-- Supplied records follows --
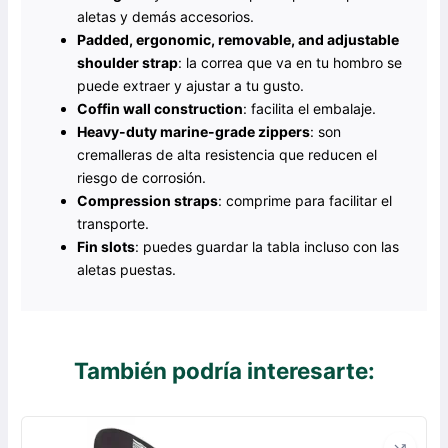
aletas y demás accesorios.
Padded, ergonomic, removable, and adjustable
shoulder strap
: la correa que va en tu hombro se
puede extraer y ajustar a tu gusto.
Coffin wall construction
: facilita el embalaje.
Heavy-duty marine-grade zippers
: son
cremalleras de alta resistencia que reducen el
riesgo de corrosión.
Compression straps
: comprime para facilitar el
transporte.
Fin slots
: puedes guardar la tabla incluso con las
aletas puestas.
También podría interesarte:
-- Supplied records concluded --
-- Supplied records follows --
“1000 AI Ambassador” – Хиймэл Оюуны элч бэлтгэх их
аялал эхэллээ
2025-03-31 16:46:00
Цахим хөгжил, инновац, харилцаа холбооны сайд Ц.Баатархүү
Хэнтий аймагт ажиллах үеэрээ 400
-- Supplied records concluded --
-- Supplied records follows --
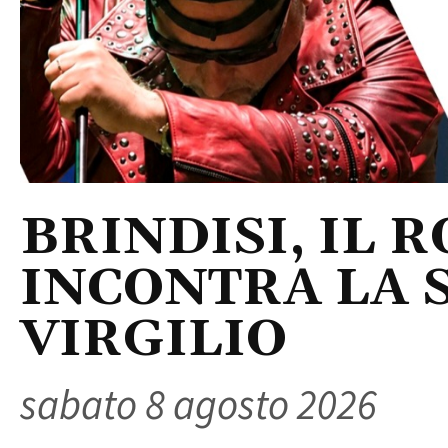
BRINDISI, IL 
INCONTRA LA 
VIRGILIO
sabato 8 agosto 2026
-- Supplied records concluded --
Every line from the data above that contains "aletas" must appear in the answer.

aletas y demás accesorios.
aletas puestas.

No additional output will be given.